REQUIRED WORK.
List each line of the data that holds the string "Financial", please.

═════ DATASET RECORDS

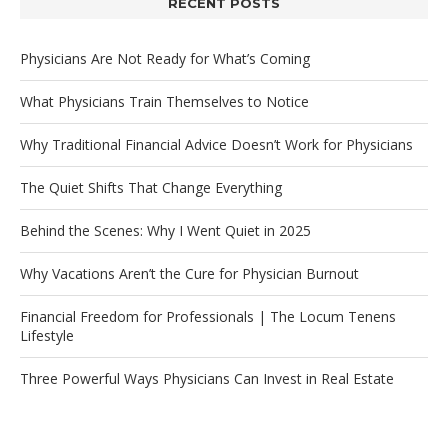
RECENT POSTS
Physicians Are Not Ready for What’s Coming
What Physicians Train Themselves to Notice
Why Traditional Financial Advice Doesn’t Work for Physicians
The Quiet Shifts That Change Everything
Behind the Scenes: Why I Went Quiet in 2025
Why Vacations Aren’t the Cure for Physician Burnout
Financial Freedom for Professionals | The Locum Tenens
Lifestyle
Three Powerful Ways Physicians Can Invest in Real Estate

══════════

OUTPUT FOR THIS EXERCISE.
Why Traditional Financial Advice Doesn’t Work for Physicians
Financial Freedom for Professionals | The Locum Tenens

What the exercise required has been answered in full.